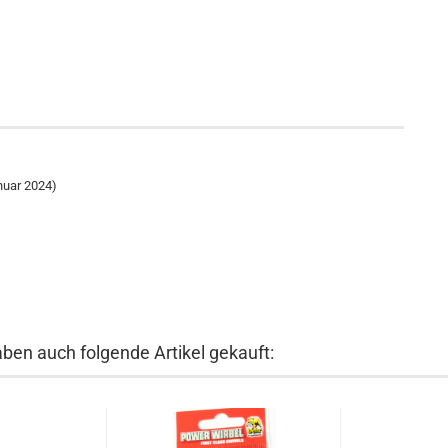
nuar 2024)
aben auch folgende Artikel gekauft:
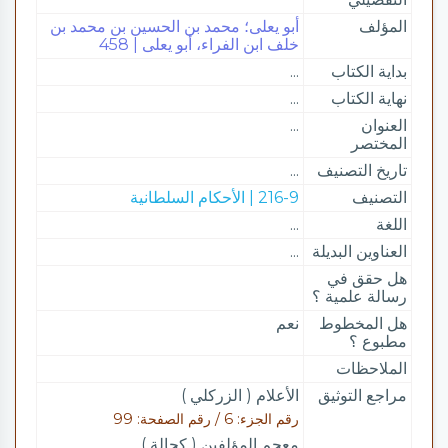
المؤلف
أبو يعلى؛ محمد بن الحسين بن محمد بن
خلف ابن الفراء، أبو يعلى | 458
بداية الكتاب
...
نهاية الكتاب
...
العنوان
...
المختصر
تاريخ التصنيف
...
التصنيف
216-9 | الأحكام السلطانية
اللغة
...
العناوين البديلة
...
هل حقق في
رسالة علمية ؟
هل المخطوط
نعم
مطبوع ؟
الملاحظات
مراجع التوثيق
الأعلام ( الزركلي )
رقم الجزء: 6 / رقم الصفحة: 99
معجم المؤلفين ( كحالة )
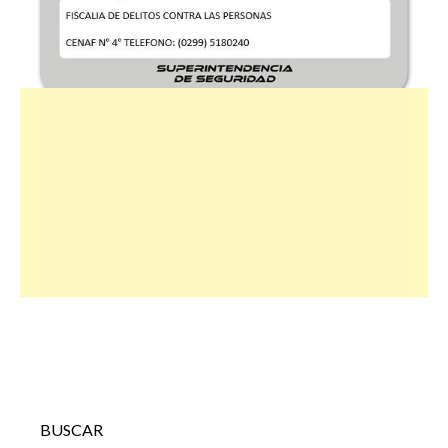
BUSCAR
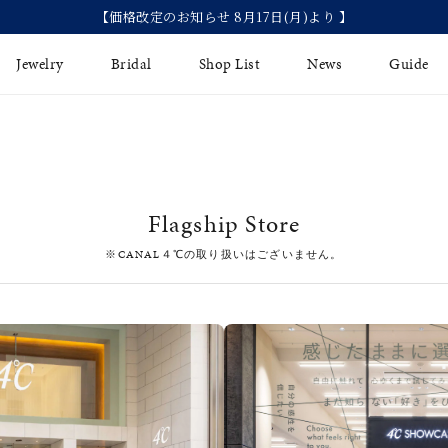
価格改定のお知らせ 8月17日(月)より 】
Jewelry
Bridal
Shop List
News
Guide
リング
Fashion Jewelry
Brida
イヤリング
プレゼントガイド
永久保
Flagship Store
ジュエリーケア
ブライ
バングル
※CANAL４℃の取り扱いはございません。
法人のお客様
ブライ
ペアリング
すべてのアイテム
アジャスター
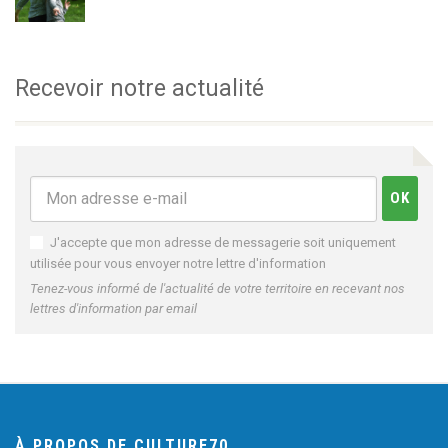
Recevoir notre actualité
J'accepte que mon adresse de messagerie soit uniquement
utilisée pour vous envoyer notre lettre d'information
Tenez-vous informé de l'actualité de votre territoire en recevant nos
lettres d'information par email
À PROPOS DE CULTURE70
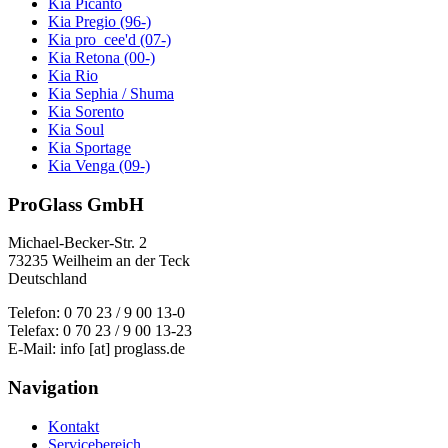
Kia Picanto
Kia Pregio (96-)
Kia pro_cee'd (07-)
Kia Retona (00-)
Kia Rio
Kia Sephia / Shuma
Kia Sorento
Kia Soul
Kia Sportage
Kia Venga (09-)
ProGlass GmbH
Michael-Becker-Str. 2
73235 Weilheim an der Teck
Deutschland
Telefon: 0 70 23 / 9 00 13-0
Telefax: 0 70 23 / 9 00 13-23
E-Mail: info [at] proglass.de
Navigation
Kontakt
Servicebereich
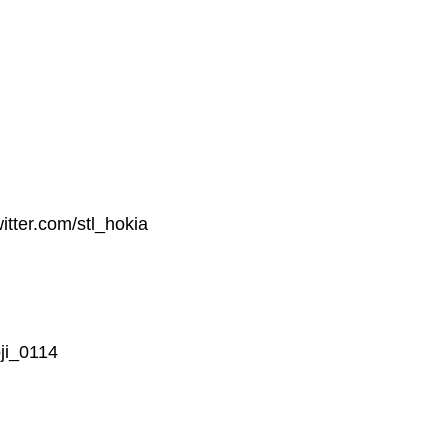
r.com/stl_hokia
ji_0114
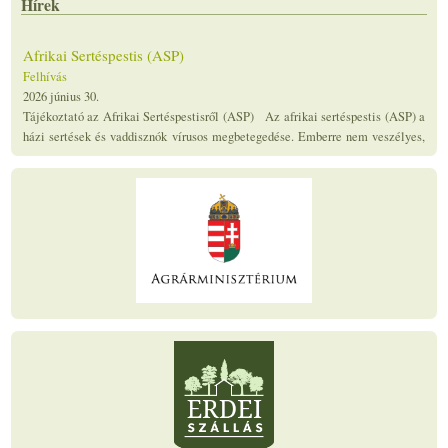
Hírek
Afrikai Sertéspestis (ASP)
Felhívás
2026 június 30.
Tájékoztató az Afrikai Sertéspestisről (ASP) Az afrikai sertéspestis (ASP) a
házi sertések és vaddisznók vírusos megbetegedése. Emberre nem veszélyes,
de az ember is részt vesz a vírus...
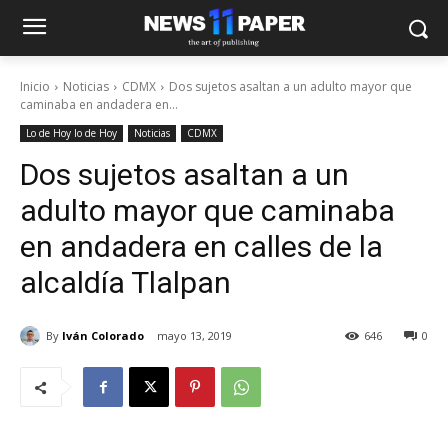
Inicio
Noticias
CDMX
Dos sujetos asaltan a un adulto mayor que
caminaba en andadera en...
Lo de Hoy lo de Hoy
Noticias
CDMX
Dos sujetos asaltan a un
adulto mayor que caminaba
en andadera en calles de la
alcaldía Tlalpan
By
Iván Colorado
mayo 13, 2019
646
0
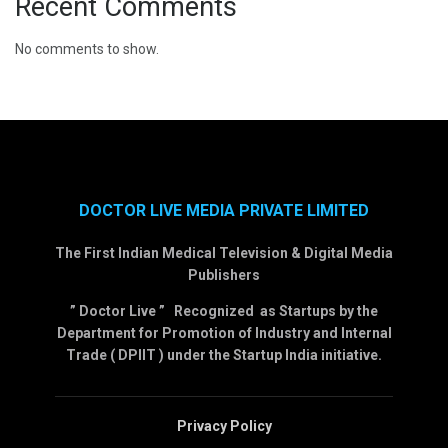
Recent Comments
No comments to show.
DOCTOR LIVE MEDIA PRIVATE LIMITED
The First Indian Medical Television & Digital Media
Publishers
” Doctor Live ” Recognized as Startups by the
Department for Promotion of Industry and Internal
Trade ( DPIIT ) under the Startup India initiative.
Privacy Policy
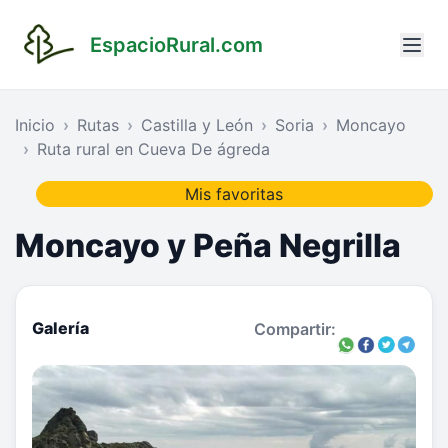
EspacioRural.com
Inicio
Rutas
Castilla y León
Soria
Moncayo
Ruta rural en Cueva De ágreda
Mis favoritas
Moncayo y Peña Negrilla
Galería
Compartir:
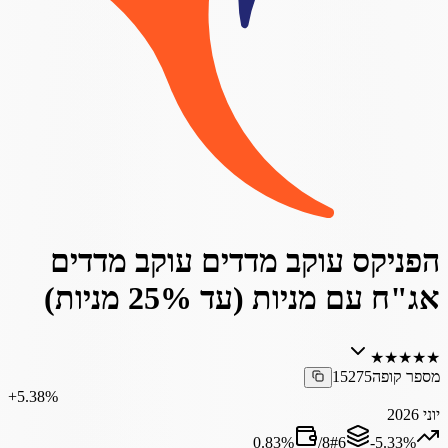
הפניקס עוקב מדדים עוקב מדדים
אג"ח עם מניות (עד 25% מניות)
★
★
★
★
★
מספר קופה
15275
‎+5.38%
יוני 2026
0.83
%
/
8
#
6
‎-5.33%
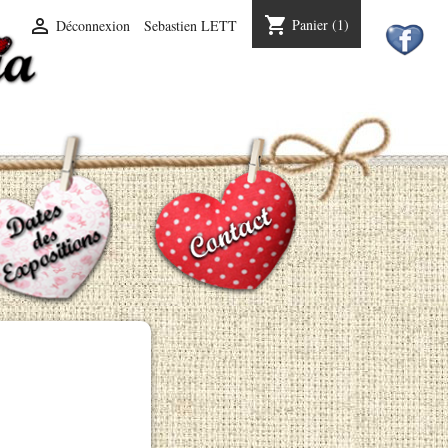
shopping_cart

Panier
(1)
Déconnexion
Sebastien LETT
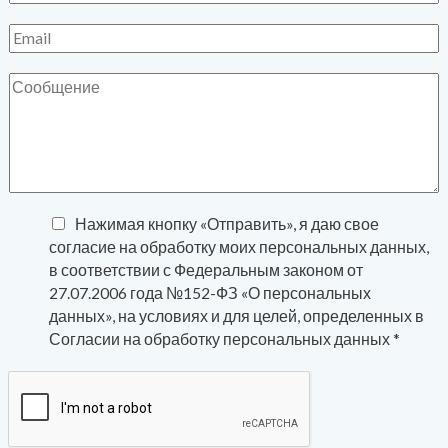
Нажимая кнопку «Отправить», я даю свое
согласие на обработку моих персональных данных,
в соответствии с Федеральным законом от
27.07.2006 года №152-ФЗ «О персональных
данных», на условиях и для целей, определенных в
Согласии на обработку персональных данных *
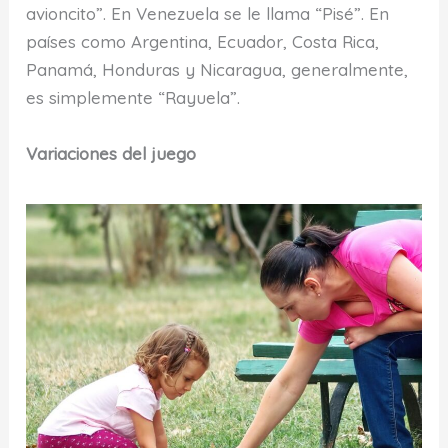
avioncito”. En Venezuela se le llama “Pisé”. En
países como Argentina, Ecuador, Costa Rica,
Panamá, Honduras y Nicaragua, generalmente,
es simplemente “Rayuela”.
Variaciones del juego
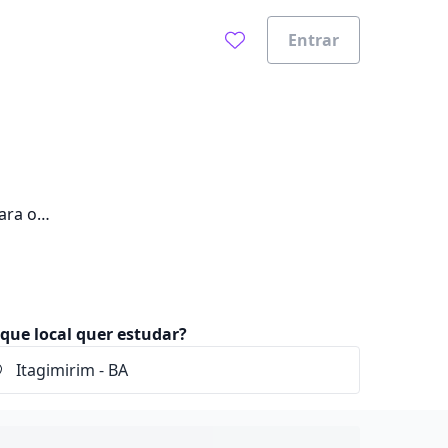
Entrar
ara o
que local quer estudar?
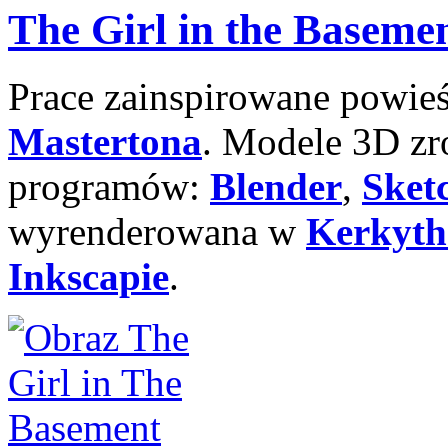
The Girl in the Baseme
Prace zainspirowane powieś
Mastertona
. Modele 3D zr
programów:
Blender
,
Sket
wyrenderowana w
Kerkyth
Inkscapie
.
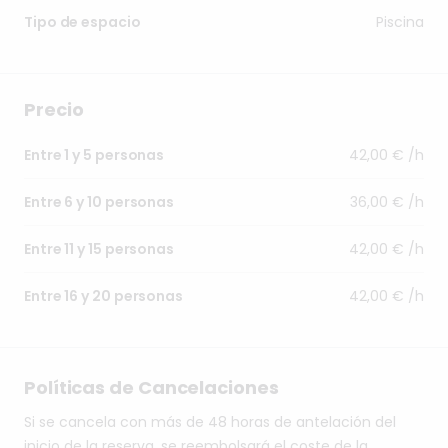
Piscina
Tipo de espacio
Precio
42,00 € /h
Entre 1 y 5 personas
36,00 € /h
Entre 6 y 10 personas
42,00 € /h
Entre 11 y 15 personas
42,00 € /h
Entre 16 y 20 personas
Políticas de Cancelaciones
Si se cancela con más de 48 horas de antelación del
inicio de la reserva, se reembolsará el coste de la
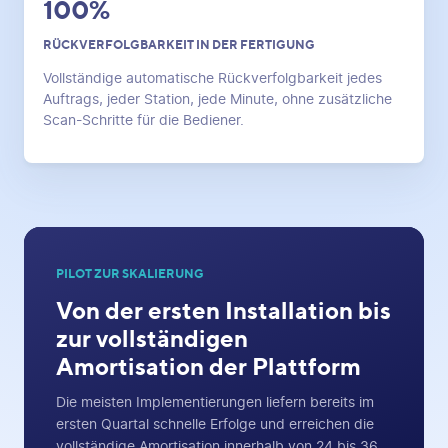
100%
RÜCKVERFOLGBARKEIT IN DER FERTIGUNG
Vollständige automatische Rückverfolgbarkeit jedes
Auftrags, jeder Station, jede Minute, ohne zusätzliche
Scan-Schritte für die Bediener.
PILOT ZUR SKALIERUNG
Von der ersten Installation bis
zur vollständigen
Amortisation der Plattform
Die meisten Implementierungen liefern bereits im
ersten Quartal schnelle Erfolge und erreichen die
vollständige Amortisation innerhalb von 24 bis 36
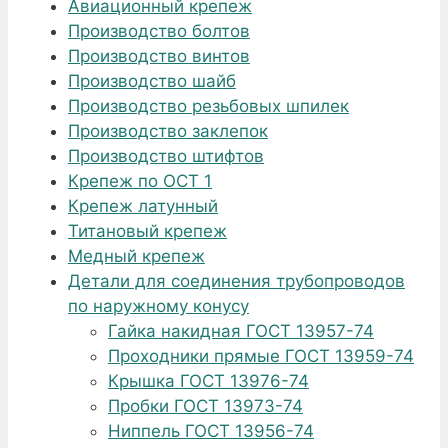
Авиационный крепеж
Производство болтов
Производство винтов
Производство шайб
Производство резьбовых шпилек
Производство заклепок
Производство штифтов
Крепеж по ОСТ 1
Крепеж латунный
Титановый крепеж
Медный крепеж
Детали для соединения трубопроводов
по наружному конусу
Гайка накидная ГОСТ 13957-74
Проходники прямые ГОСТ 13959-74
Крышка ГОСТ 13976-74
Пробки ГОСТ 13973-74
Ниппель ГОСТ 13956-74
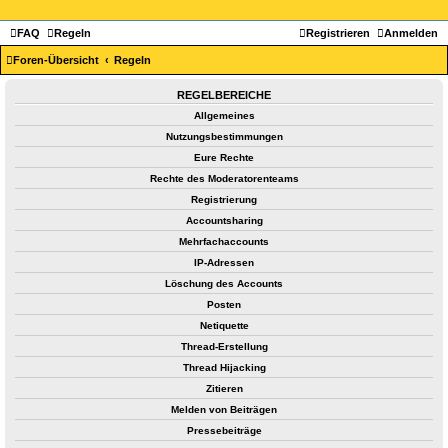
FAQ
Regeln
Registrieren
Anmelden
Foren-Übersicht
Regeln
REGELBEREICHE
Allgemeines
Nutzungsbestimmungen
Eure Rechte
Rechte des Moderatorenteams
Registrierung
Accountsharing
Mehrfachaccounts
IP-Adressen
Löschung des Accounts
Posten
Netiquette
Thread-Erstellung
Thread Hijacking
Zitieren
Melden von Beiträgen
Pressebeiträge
# # # # # # #
• _Assigned task_
Read through the lines above and collect those that contain the string "ersten".

• _Result of this task_
Von der ersten Installation bis
ersten Quartal schnelle Erfolge und erreichen die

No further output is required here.